Lo ideal sería conocer al amado bajo un manzano, como le sucedió a San Juan de la Cruz, que no pudo ser héroe porque no nació en tiempos heroicos. Nació en tiempos oscuros y por eso fue poeta. Esta es una época loca y feliz para la mitad de los seres humanos que no mueren de hambre. Nuestro emblema serán unos locos felices, pero para ser loco y feliz no basta con esperar debajo de un manzano o pasear por las calles de una Lisboa triste. A la locura y a la felicidad, bien lo supo Alonso Quijano, hay que salir a buscarlas. Por el camino uno encontrará las flores de verbena, pero también conocerá lo que supone tener vísceras. En el documental Pura vida, que narra los últimos momentos de Iñaki Ochoa de Olza en el Annapurna, Ueli Steck asciende por encima de los siete mil metros con material y ropa de media montaña, porque su paquete térmico y especializado no había llegado. Su objetivo no era otro que llevar unas inyecciones de dexametasona y animar a Iñaki a que no abandonara esa decisión que había tomado, la de transformar el esfuerzo involuntario de ser en felicidad y locura, en amor bajo el manzano, en merecerse el nombre de una galaxia, en salir al monte para ganarse el derecho a sentir la luz del día como la sienten los girasoles. Ayer, en homenaje a Ueli, volví a ver Pura vida y supe de nuevo que el dolor solo se cura con agua salada: con el sudor, con las lágrimas, con el mar. Sin las armas del guerrero, Ueli no abandonó a su amigo, como Hércules no abandonaba a las criaturas hambrientas que iba encontrando a su paso. Hércules es el mito universal porque no consentía la injusticia, no porque derrotara a monstruos como la Hydra. La leyenda lo dice bien a las claras: tras volverse loco por culpa de un brebaje que le preparó Hera y asesinar en sueños a su familia, Hércules consagró su vida y su fuerza a defender a los pobres. Otra cosa son lo de las doce pruebas.
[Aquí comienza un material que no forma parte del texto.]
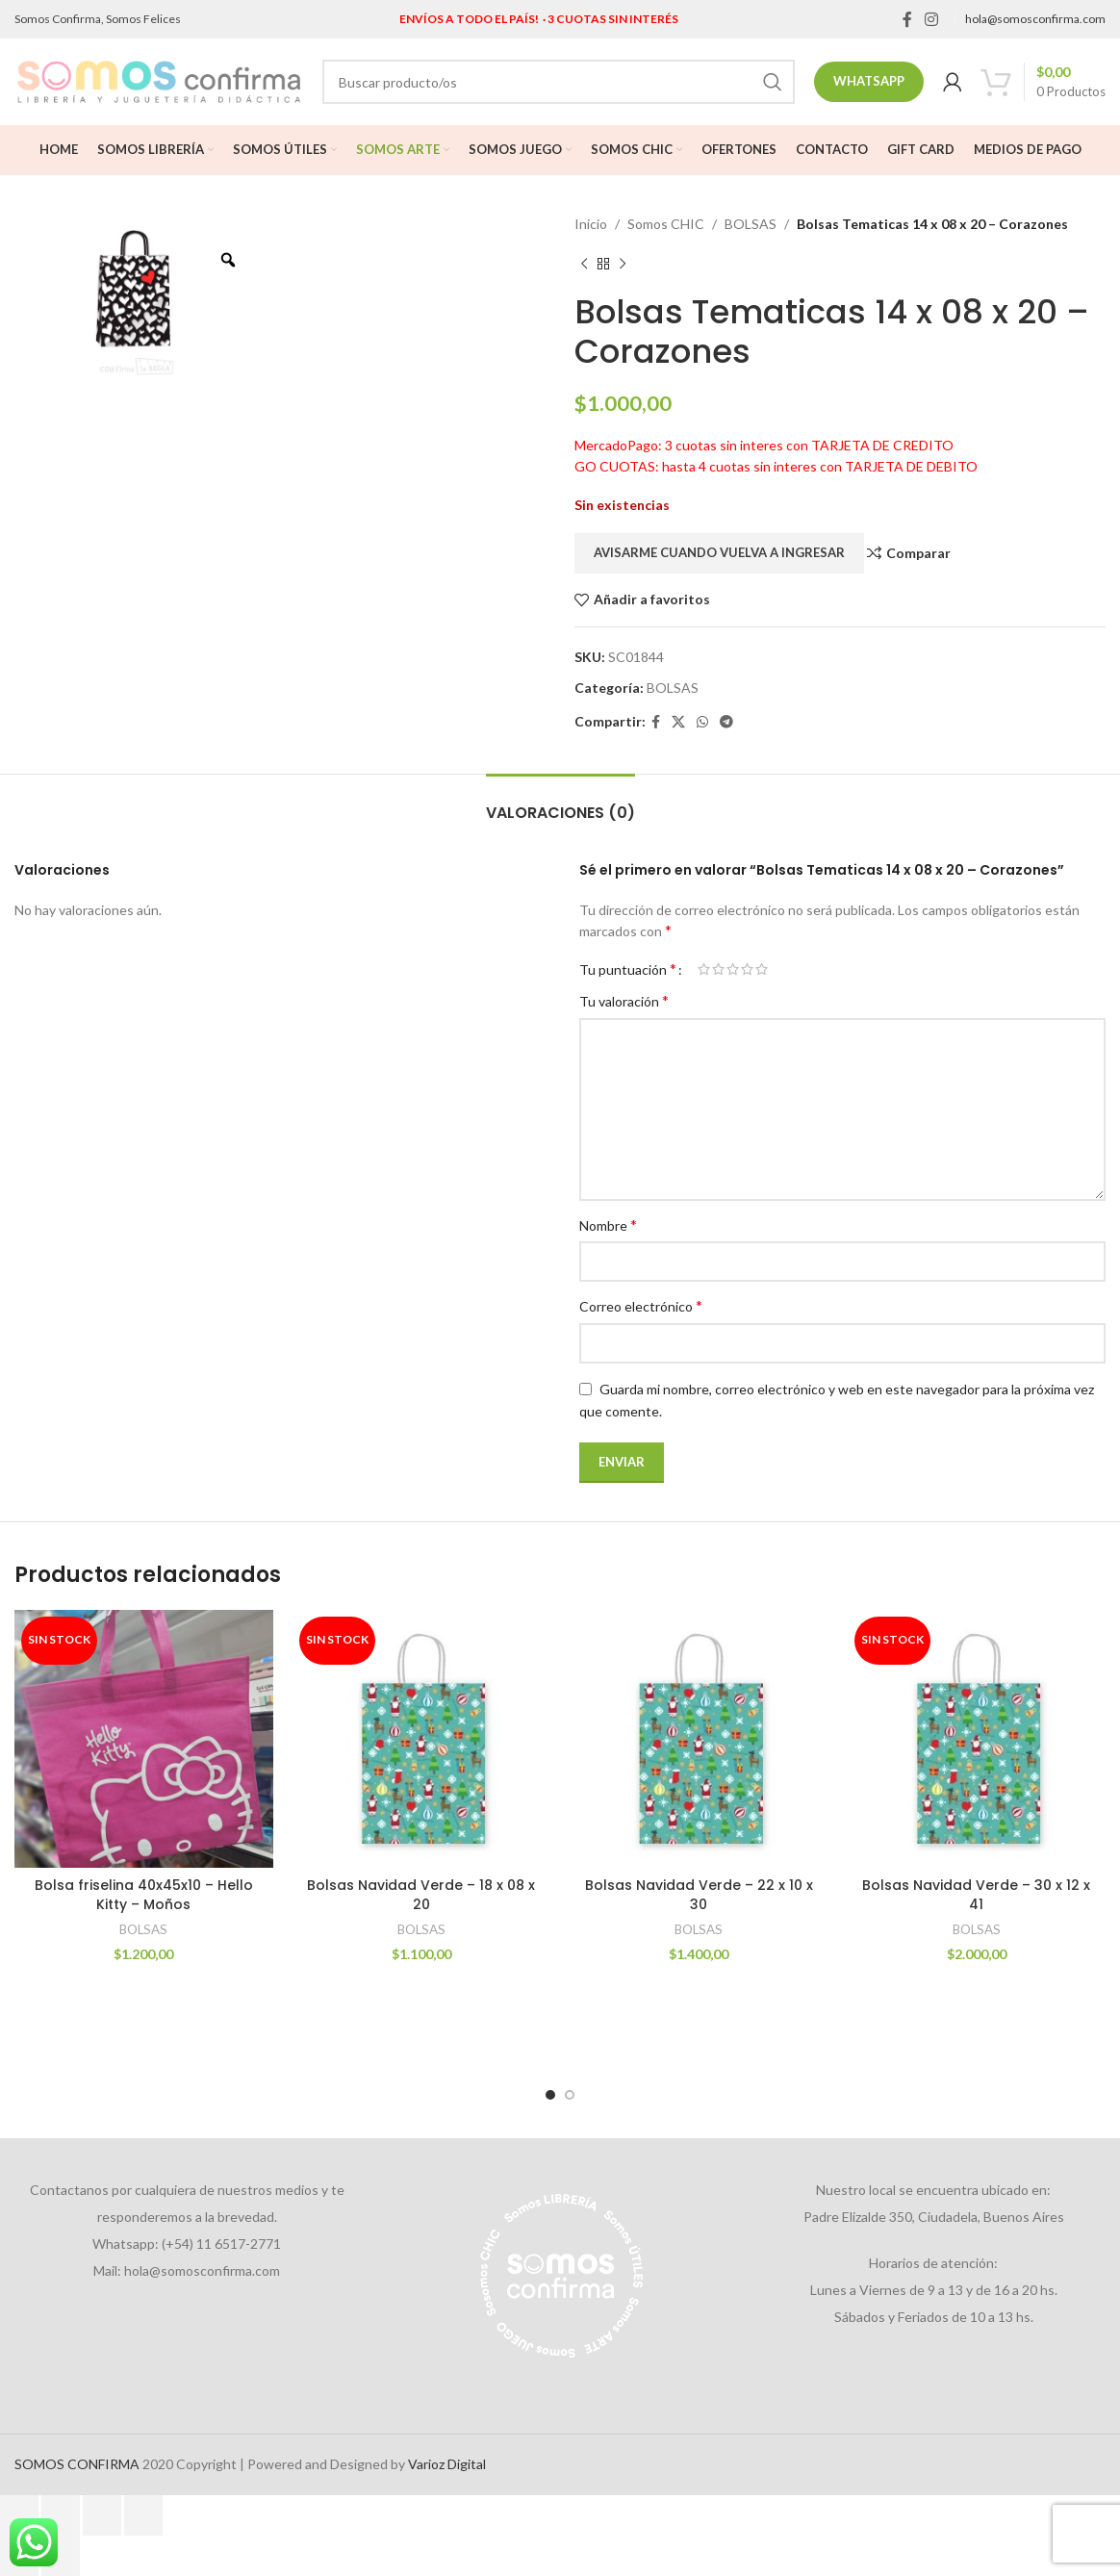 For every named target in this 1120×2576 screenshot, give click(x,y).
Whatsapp (868, 81)
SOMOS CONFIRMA (77, 2464)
En eso, en las doce pruebas, Ueli Steck nos llevaba mucha ventaja: el Eiger, el Cervino y las Jorasses, pero también la cara sur del Annapurna, dan buena cuenta de ello. Lo que nos conmueve de la muerte de Ueli no es que le falte una de las doce pruebas para alcanzar a Hércules. Lo que nos conmueve es que ya nadie subirá miles de metros con botas y chaqueta de camping, en un tiempo récord, porque no consiente que un amigo muera solo. Tenía cientos de patrocinadores que le facilitaban su dedicación a la alta montaña, porque sus cualidades eran las de Hércules y eso le permitía acaparar páginas y páginas de revistas especializadas. Pero era uno de esos rostros en los que jamás nos hubiéramos fijado de encontrarnos con él por los senderos. No medía dos metros ni movía montañas. Las subía porque en el único sitio de la montaña donde es seguro que da el sol es en la cima. Nos enseñó la importancia del entrenamiento y la planificación a la hora de partir en una excursión segura. Pero si uno no quiere refugiarse en el esfuerzo involuntario del ser y montarse toda una vida existencialista alrededor de la maldición de haber nacido, sabe que no es el dueño del planeta y quedarse en su casa. De ahí que lo bonito de vivir sea salir a conocerlo. Vivimos en una época de locura y felicidad. Ueli Steck lo sabía y fue capaz de dar un paso más que los otros, al demostrarnos que locura y felicidad son una misma cosa. Al recordarle, pues, nos sobra una de las dos palabras. Yo elijo quedarme con felicidad.